Millennium Post


In a world of cruelty, we as civilised beings need to step up against the torture and ill-treatment of all living creatures


With growing vegetarianism, what would happen to all the animals?

As vegetarianism grows, the number of animals bred for food will gradually decline, since the market will no longer exist for them. The world gradually going vegetarian is imagining the most positive possible future for our species, for the Earth, and for all living beings. First of all, as we reduce the number of animals we are eating, agribusiness will stop forcibly inseminating female pigs, turkeys, cows, fishes, and other animals, so fewer animals will be imprisoned, and there will be less mutilation, killing, violence, terror, and suffering. It also means there will be lower demand for GMO corn, soy, alfalfa and other feed grains, and thus less deforestation, mono-cropping, and pollution. As this continues, there will be more food to feed starving people, and also monocropped land can be returned to being critically-needed habitat for wildlife, whose populations are being decimated by the habitat loss caused by grazing livestock and growing feed grains.

Is it okay to judge people based on their attitude towards animals?

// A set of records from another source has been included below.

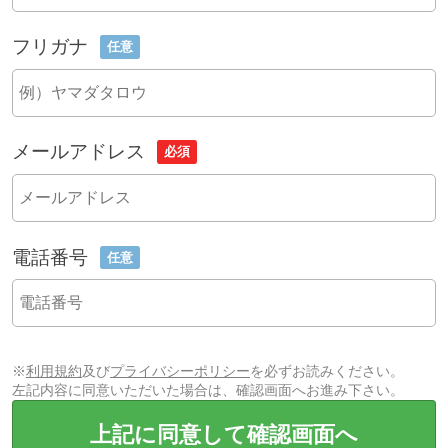
フリガナ
任意
メールアドレス
必須
電話番号
任意
※
利用規約
及び
プライバシーポリシー
を必ずお読みください。
左記内容に同意いただいた場合は、確認画面へお進み下さい。
上記に同意して確認画面へ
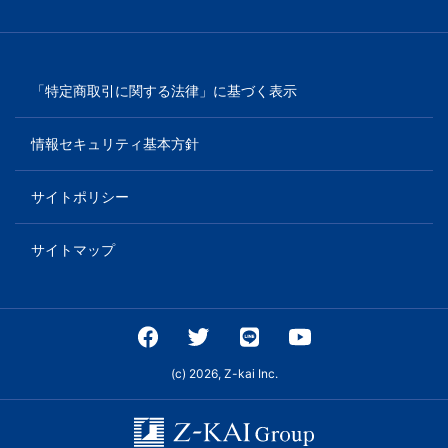
「特定商取引に関する法律」に基づく表示
情報セキュリティ基本方針
サイトポリシー
サイトマップ
(c) 2026, Z-kai Inc.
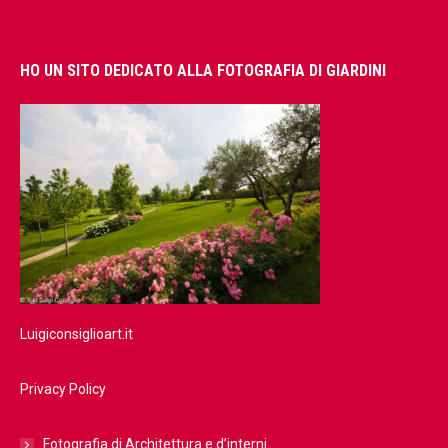
HO UN SITO DEDICATO ALLA FOTOGRAFIA DI GIARDINI
Luigiconsiglioart.it
Privacy Policy
Fotografia di Architettura e d’interni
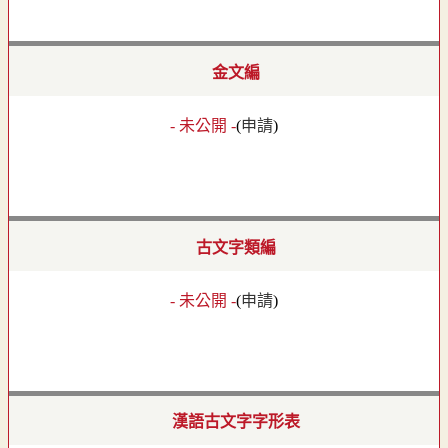
金文編
- 未公開 -
(
申請
)
古文字類編
- 未公開 -
(
申請
)
漢語古文字字形表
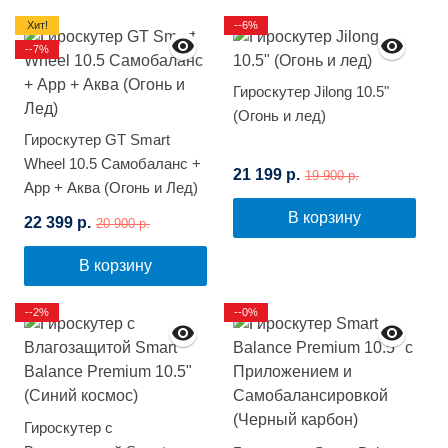
Хит!
--6%
--7%
Гироскутер Jilong 10.5"
(Огонь и лед)
Гироскутер GT Smart
Wheel 10.5 Самобаланс +
21 199 р.
19 900 р.
App + Аква (Огонь и Лед)
В корзину
22 399 р.
20 900 р.
В корзину
--2%
--0%
Гироскутер с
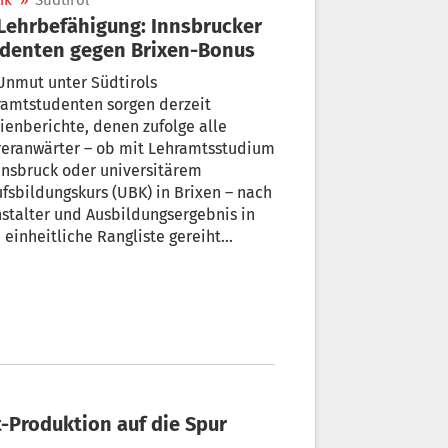
ik
»
Südtirol
denten gegen Brixen-Bonus
Unmut unter Südtirols
ramtstudenten sorgen derzeit
enberichte, denen zufolge alle
reranwärter – ob mit Lehramtsstudium
nnsbruck oder universitärem
fsbildungskurs (UBK) in Brixen – nach
stalter und Ausbildungsergebnis in
 einheitliche Rangliste gereiht
en sollen.
t-Produktion auf die Spur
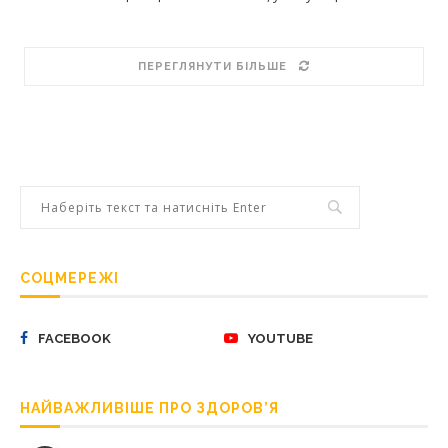
ПЕРЕГЛЯНУТИ БІЛЬШЕ
СОЦМЕРЕЖІ
FACEBOOK
YOUTUBE
НАЙВАЖЛИВІШЕ ПРО ЗДОРОВ’Я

As far as a person's morality is concerned, it can very well be judged by how they treat animals. Although a sociological understanding would suggest various reasons that motivate a person's attitude, it cannot be used as an excuse to torture or inflict pain on animals. Ignorance is not justifiable and if one encounters people who treat animals badly, it is okay to form judgments about them.

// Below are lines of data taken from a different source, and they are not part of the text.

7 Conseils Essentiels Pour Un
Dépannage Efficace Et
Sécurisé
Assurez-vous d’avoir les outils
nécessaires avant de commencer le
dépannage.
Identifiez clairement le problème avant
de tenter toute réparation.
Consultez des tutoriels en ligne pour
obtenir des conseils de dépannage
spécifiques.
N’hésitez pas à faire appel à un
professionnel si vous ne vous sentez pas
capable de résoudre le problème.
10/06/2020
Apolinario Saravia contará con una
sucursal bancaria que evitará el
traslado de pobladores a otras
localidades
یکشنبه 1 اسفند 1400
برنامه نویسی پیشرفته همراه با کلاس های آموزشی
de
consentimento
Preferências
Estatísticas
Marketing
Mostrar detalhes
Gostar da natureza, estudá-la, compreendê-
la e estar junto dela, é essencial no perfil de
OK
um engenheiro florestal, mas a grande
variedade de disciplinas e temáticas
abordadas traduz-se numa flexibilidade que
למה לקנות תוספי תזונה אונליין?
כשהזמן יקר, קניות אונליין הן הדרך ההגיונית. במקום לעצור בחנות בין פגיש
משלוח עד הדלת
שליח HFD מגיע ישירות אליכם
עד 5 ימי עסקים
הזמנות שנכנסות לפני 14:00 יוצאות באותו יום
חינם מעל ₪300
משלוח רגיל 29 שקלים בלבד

Sometimes my dog sounds as if he is choking. He has a fit of reverse sneezing when he pulls his nose in repeatedly and makes an odd sound.

Technically known as "paroxysmal respiration", reverse sneezing can be caused by an irritant in the air, by eating or drinking too fast, by a foreign body or hair balls, or even a nasal infection. The resulting irritation of the palate or throat causes a spasm, resulting in quick inhalations of air into the dog's nose. The trachea can narrow, causing difficulty in air movement. The condition is more common in older dogs. To reduce the chances of reverse sneezes, minimise chemicals, cleaners, rug deodorisers or other potential irritants. Groom your dog often, and vacuum the hair every day. During a reverse sneeze, try rubbing your dog's throat to ease the spasm. Very briefly, cover his nose to encourage swallowing, which can dislodge a foreign body. Look into his mouth to see if anything is obstructing his throat. If so, remove it.